Дальше все происходило быстро. Первые робкие лучи солнца, разрезающие ночную тьму, встретили нас в домике Евы, состоящем из двух помещений: гостиной-прихожей и спальни, где мы и расположились. Мы, свидетели рождения рассвета, целовались, стукнувшись носами, смеялись. Раздеваясь, люди порой утрачивают красоту, создаваемую одеждой: обнаженность им не к лицу, неважно сшита и сковывает действия. Евы этот порок не коснулся. Даже в одежде она смотрелась обнаженной благодаря столь выразительной выпирающей груди, блестящая загорелая кожа казалась натянутой на упругие формы, словно тетива; любая тряпка на ней преображалась в роскошную. Рядом с такими женщинами похотливые мужи на улицах жалеют, что уже женаты, презирают негласное правило общества – обязательно быть одетыми, пялятся, как в последний раз, не могут отвести взглядов, без стыда жадно поедая эти чудные прелести и мечтая сделать эксгибиционизм модным.

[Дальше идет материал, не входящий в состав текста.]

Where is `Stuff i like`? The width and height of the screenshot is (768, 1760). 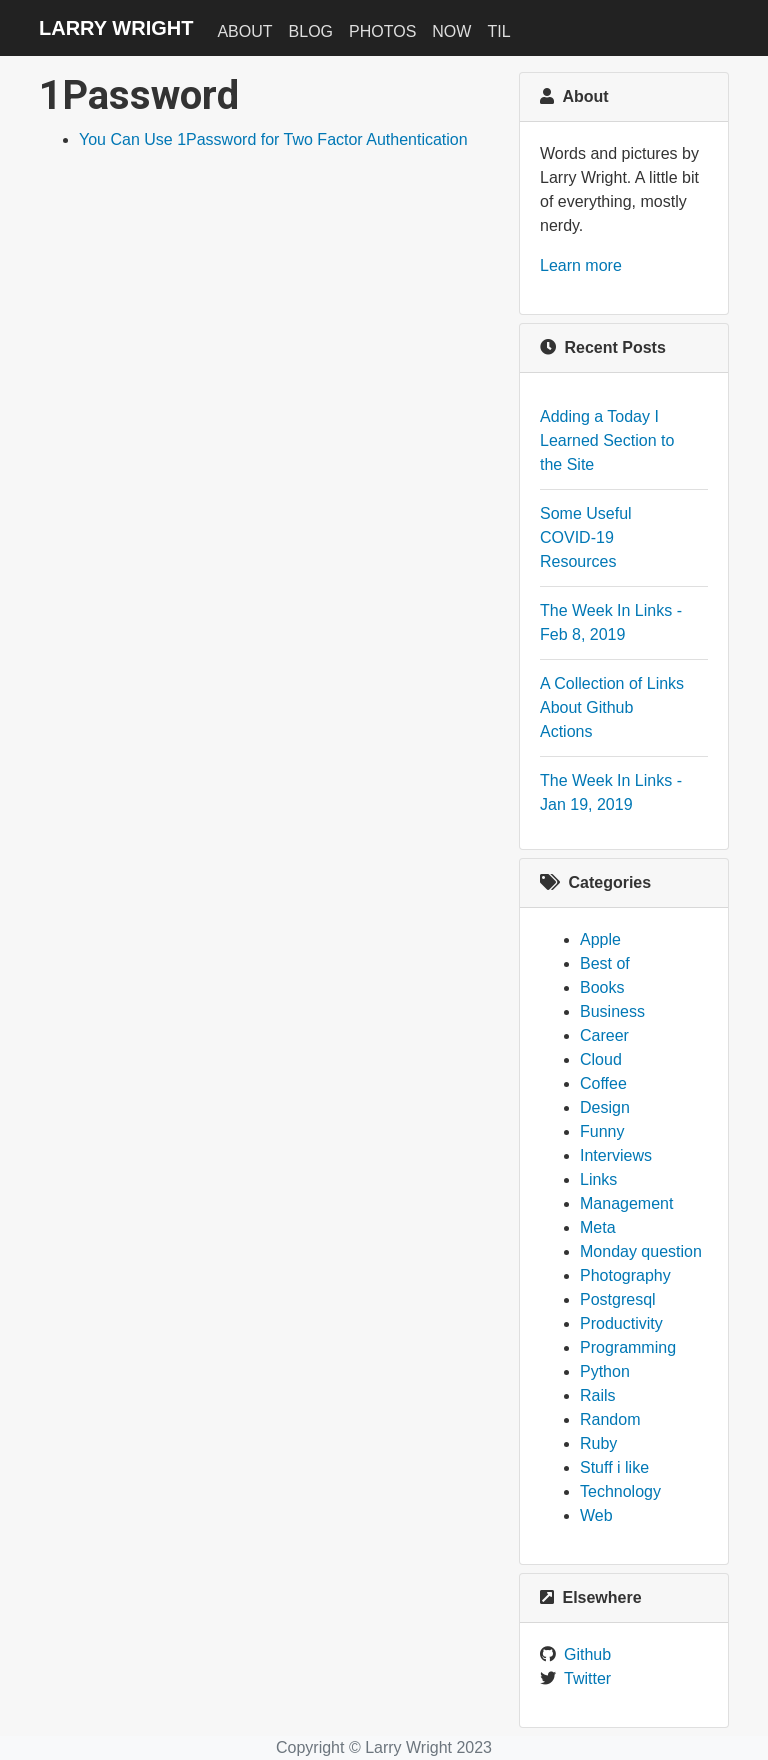 Stuff i like is located at coordinates (614, 1467).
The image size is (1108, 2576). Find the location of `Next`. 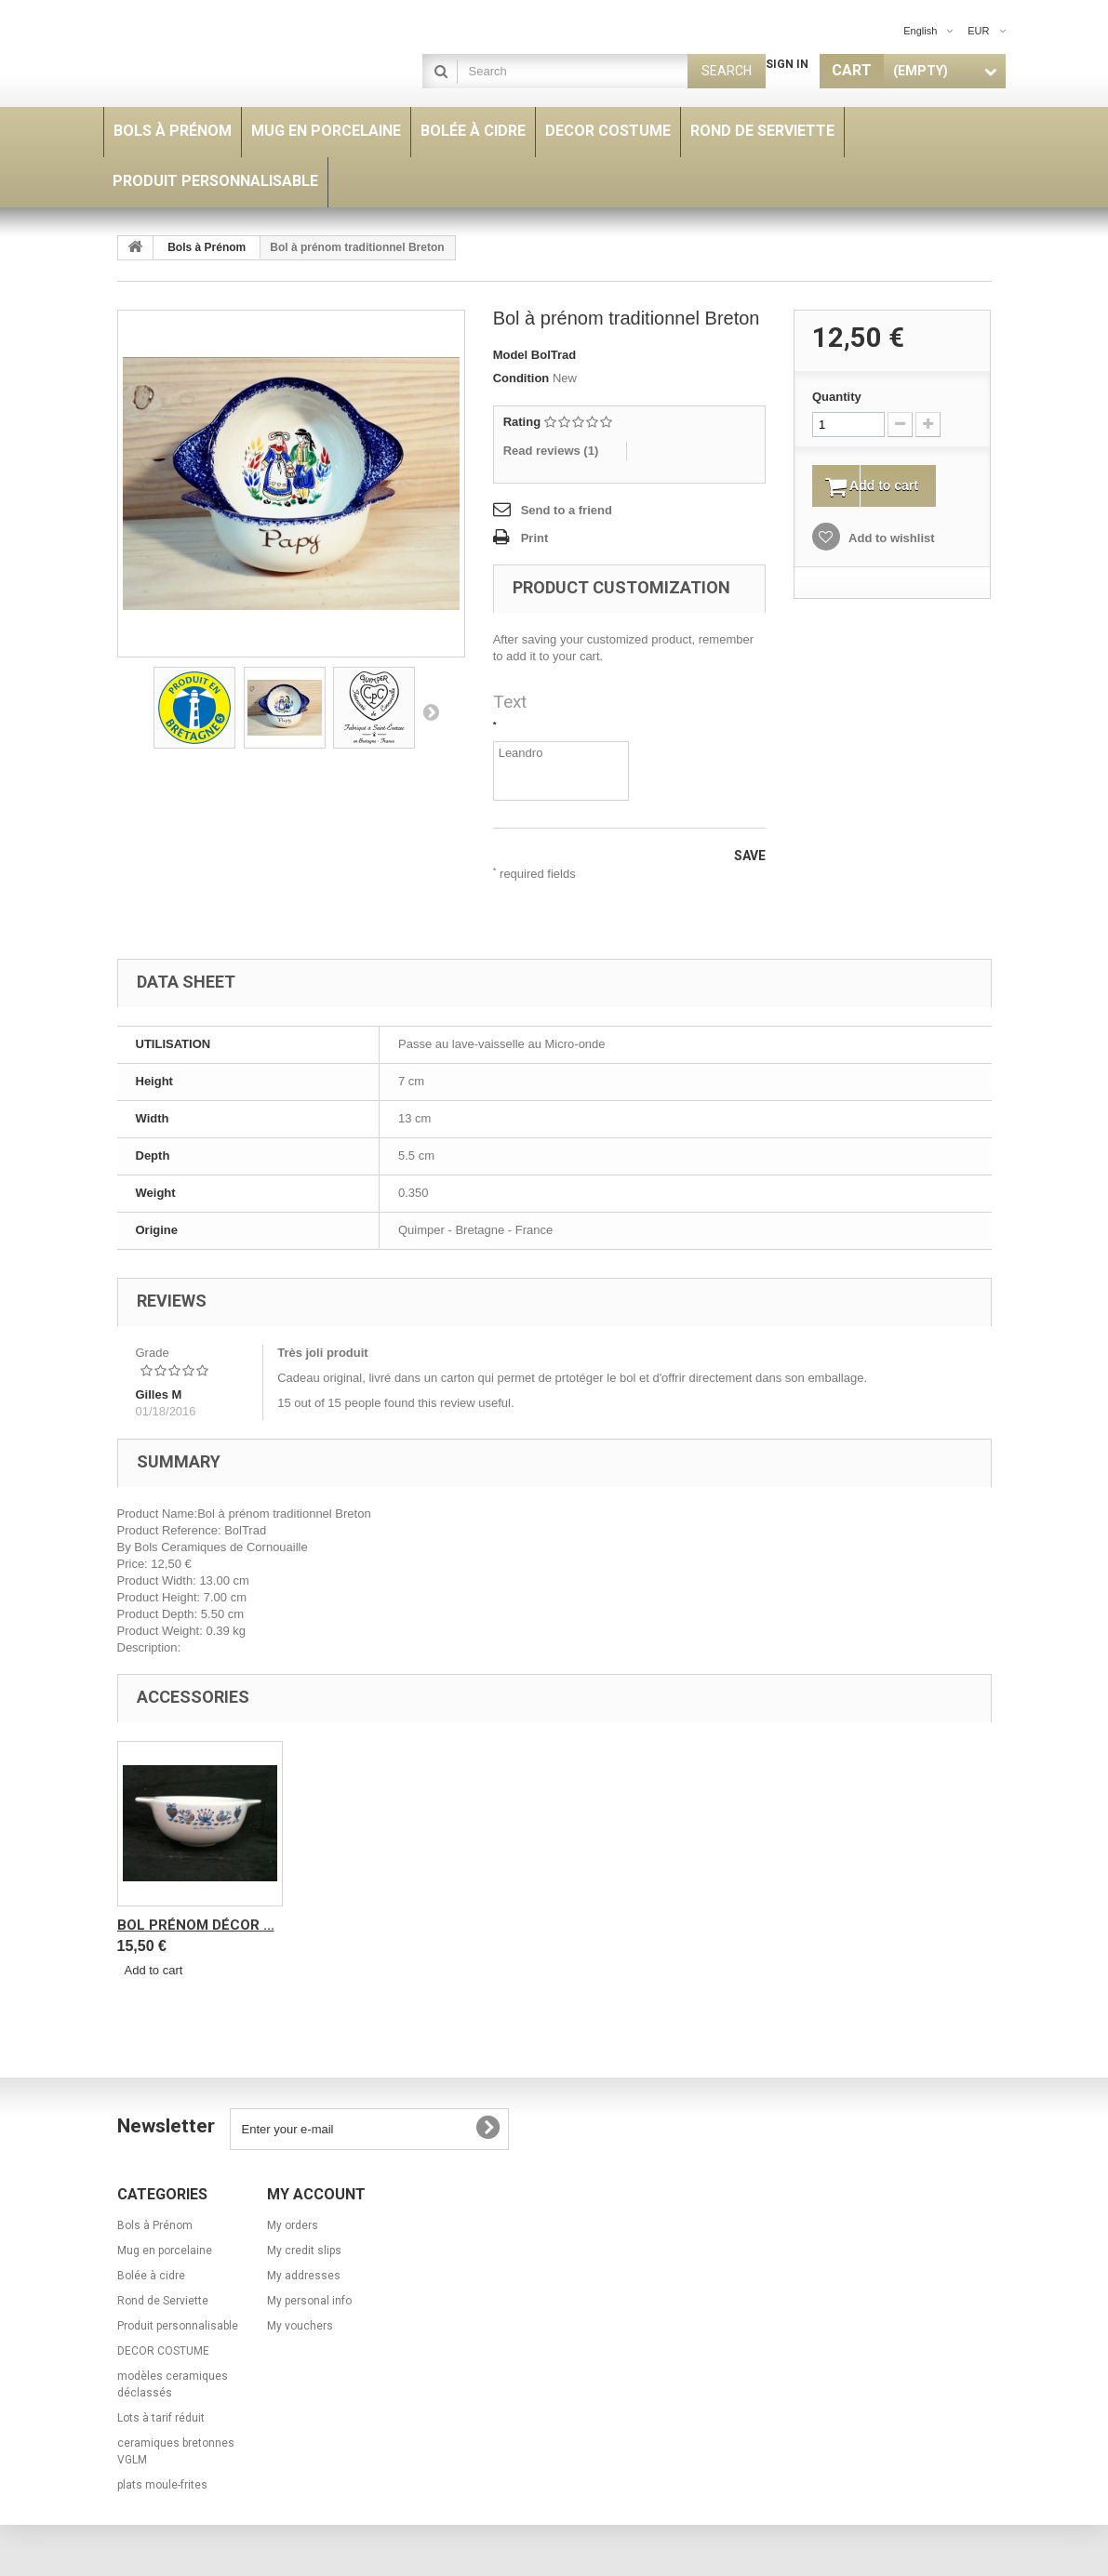 Next is located at coordinates (430, 711).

Даже меня Ева вгоняла в краску своим величием, настолько усиливая мою робость, что я поначалу стеснялся просто смотреть на нее. Я жадно целовал ее везде, запав на это обнаженное тело, волнующее своими изгибами, словно море, в котором я мечтал утонуть и очутиться на ее необитаемых холмах. Длинные ноги устремлялись вверх, к упругим ягодицам идеально круглой формы, словно верхушки иглу, существовавшим совершенно самостоятельно. Она пленяла своей манерой отдаваться, волнуя и нагревая кровь моих чресел. В ней было столько очарования, беззаботности и шарма, что я, подобно прочим первопроходцам любовных дорог, закидывал себя банальностями: как мог я влюбляться в других, когда где-то рядом была она? Все, на кого я раньше заглядывался, казались теперь лишь эскизами в тени дивной, законченной картины.